*Task description*: Among the entries below, only the lines starting at the one with "Anciens : Réveillez-vous ! La bulle d..." and ending at the one with "Иск самого крупного", both included, are to be printed exactly.

---

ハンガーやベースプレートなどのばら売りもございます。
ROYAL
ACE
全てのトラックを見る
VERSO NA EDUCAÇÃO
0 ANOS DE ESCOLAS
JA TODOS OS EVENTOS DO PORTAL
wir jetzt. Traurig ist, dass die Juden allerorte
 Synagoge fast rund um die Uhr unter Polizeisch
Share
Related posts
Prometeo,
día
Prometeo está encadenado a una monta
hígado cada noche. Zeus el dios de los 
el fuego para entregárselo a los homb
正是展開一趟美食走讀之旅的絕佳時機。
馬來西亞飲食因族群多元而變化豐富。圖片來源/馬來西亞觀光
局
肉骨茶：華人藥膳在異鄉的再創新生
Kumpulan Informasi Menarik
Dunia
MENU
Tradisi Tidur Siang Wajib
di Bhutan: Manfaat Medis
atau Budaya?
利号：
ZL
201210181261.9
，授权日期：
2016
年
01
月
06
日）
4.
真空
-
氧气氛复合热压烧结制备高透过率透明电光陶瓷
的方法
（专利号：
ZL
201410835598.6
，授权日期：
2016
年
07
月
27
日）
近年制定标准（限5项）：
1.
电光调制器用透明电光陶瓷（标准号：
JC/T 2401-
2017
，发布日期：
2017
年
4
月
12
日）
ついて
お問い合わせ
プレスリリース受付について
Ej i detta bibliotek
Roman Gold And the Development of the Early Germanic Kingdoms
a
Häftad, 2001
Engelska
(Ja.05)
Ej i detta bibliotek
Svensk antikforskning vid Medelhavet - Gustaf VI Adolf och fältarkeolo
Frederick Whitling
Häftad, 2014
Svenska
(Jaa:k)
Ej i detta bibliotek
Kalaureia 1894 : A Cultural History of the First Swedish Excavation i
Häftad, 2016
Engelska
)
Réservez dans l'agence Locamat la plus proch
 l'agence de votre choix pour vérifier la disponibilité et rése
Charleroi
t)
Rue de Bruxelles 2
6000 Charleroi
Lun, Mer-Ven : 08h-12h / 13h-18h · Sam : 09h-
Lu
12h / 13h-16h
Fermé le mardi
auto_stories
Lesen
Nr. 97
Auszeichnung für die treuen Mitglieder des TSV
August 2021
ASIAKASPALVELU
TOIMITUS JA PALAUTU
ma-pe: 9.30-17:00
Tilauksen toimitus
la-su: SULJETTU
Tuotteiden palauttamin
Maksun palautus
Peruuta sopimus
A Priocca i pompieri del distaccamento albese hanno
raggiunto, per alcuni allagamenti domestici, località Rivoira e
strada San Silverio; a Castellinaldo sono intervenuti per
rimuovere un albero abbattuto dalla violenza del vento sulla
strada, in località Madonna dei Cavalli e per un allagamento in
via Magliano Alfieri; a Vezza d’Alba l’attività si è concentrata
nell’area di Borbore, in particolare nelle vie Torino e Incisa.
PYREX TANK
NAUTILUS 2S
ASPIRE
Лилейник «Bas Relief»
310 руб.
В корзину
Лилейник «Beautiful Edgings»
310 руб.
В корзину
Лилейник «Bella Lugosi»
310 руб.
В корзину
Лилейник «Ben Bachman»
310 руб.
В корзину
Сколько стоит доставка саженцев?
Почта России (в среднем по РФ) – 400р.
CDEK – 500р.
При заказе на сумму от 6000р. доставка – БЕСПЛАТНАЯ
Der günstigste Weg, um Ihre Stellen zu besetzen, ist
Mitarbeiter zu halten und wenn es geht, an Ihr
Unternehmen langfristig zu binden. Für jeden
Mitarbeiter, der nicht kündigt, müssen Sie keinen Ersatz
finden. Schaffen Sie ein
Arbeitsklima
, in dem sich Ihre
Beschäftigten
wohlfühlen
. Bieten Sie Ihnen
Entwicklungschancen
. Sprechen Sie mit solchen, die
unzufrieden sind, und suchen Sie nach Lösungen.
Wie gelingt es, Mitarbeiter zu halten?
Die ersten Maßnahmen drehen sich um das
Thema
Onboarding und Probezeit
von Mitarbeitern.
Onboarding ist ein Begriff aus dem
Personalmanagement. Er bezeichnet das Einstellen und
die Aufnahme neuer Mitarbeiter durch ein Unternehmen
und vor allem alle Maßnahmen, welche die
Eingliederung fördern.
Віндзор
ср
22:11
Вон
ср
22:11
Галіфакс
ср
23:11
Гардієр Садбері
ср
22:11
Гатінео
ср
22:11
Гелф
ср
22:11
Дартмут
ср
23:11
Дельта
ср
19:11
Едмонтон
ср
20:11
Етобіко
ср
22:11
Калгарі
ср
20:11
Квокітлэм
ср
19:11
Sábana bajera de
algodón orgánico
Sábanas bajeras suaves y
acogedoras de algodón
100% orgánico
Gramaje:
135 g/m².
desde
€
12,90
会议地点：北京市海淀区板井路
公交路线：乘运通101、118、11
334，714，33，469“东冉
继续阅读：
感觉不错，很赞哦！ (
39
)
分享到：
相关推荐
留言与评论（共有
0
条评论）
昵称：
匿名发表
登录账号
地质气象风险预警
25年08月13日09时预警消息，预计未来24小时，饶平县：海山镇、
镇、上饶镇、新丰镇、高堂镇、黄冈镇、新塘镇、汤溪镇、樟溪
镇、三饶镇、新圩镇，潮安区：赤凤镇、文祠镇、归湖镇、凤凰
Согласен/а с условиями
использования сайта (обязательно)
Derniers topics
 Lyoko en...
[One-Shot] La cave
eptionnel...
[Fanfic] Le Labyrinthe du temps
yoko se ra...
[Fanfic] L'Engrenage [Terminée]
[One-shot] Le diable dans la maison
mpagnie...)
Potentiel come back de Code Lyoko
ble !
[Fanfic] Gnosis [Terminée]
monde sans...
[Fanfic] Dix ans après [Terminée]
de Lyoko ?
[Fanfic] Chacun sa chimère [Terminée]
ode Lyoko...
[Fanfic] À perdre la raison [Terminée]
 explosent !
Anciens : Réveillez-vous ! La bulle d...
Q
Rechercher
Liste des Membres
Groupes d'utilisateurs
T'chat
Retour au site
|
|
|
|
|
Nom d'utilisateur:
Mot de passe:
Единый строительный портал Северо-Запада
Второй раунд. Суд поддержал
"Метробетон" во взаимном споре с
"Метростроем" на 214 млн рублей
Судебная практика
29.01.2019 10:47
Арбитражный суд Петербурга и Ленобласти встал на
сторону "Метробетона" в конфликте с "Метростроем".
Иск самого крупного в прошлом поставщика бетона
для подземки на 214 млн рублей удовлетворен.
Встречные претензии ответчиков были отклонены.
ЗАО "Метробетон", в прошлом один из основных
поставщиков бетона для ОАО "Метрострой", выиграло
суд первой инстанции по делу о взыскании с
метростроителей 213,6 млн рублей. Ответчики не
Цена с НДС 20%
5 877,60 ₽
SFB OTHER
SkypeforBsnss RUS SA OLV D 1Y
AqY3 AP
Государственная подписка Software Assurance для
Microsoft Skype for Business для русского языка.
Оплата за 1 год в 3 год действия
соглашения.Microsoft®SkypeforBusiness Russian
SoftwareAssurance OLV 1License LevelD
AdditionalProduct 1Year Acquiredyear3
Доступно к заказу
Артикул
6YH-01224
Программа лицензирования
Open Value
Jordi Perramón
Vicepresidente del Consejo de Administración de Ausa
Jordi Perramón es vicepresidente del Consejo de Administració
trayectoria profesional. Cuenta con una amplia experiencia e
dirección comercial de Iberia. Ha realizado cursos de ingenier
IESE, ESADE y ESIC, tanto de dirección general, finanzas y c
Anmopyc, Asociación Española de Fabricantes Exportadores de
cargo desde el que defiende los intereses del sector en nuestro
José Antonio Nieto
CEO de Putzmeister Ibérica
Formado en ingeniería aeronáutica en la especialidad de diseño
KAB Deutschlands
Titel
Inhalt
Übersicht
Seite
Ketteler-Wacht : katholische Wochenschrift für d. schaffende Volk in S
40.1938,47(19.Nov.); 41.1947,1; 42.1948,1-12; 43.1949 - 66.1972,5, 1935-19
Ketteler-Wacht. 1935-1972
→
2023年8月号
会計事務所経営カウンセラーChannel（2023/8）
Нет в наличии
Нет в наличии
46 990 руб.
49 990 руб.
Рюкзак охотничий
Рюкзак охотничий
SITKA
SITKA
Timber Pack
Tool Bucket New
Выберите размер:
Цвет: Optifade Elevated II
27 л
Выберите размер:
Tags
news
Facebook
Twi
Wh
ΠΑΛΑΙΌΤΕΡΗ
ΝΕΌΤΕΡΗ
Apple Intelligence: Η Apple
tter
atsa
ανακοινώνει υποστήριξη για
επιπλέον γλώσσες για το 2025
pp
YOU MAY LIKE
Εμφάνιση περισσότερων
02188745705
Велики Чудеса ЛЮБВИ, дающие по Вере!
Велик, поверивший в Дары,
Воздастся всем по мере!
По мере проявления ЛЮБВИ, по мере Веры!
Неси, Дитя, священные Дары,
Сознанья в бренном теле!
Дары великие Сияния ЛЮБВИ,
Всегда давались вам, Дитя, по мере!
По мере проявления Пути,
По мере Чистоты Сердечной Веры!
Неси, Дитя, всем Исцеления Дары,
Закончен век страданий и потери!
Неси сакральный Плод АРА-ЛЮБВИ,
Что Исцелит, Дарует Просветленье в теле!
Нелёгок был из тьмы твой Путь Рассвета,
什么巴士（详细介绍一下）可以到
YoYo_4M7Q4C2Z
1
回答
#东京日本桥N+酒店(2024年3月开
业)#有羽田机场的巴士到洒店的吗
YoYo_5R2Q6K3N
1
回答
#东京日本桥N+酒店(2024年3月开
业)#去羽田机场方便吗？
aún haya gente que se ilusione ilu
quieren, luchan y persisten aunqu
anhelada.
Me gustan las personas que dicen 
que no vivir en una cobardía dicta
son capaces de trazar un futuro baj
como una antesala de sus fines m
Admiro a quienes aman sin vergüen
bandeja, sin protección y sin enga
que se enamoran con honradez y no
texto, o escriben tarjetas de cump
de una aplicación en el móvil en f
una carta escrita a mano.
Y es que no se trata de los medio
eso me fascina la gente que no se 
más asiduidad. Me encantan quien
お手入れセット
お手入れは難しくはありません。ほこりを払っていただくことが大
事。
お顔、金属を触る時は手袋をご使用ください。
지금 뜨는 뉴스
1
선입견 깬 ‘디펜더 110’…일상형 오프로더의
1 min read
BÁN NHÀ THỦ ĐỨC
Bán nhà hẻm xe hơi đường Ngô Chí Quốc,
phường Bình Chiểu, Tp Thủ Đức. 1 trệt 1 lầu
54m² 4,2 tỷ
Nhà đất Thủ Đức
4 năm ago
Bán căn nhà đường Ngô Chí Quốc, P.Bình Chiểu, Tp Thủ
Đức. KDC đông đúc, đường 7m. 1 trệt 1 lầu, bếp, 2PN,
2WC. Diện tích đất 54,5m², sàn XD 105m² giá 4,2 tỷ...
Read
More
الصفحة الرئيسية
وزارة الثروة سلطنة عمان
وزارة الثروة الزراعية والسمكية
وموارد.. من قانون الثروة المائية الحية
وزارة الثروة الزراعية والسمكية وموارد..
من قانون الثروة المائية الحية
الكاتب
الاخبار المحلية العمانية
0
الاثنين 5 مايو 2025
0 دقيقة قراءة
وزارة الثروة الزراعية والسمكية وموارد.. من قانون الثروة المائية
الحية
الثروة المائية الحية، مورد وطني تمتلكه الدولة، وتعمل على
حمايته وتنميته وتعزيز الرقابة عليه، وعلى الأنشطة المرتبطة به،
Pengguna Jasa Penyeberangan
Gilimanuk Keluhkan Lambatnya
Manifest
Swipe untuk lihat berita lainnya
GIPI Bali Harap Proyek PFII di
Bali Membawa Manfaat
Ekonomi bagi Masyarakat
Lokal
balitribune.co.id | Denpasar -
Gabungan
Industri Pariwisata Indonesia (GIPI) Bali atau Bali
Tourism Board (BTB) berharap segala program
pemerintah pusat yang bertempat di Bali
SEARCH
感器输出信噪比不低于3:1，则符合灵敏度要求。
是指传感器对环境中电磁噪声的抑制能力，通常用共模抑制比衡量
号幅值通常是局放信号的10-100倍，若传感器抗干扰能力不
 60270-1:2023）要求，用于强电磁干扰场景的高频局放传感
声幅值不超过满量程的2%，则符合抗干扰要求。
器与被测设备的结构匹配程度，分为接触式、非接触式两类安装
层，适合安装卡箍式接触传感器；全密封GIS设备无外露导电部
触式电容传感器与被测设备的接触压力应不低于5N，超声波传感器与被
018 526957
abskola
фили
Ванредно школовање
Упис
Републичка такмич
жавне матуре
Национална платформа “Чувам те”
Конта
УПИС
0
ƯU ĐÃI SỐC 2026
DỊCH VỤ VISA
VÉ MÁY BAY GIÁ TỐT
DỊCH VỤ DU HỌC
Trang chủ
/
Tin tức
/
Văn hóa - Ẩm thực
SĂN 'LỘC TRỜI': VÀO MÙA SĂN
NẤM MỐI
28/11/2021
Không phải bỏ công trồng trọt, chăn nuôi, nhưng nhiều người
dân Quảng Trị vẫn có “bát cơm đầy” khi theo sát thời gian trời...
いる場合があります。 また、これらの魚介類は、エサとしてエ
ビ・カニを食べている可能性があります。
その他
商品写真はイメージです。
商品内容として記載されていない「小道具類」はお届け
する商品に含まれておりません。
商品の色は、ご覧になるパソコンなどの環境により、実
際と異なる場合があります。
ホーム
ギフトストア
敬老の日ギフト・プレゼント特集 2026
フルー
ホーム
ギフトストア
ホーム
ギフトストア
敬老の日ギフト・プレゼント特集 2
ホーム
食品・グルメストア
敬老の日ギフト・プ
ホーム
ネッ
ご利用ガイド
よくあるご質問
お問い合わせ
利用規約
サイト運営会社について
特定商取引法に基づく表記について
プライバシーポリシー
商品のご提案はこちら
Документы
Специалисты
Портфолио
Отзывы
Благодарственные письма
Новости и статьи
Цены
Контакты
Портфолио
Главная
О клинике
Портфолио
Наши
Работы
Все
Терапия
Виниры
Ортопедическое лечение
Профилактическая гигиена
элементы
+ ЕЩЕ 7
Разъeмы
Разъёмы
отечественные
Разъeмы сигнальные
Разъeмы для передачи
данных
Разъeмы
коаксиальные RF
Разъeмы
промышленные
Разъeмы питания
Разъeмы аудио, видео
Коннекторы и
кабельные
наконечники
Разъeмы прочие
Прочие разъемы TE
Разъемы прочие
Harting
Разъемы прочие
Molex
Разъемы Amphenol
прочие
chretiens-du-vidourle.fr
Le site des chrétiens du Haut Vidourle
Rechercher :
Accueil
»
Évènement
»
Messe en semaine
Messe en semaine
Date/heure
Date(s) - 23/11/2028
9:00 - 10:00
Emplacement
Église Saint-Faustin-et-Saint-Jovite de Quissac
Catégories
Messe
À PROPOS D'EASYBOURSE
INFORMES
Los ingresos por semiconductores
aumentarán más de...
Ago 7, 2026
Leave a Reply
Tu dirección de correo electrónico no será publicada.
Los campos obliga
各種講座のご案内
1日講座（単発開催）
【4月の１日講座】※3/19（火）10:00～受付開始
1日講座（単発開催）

---

*Answer box*:
Anciens : Réveillez-vous ! La bulle d...
Q
Rechercher
Liste des Membres
Groupes d'utilisateurs
T'chat
Retour au site
|
|
|
|
|
Nom d'utilisateur:
Mot de passe:
Единый строительный портал Северо-Запада
Второй раунд. Суд поддержал
"Метробетон" во взаимном споре с
"Метростроем" на 214 млн рублей
Судебная практика
29.01.2019 10:47
Арбитражный суд Петербурга и Ленобласти встал на
сторону "Метробетона" в конфликте с "Метростроем".
Иск самого крупного в прошлом поставщика бетона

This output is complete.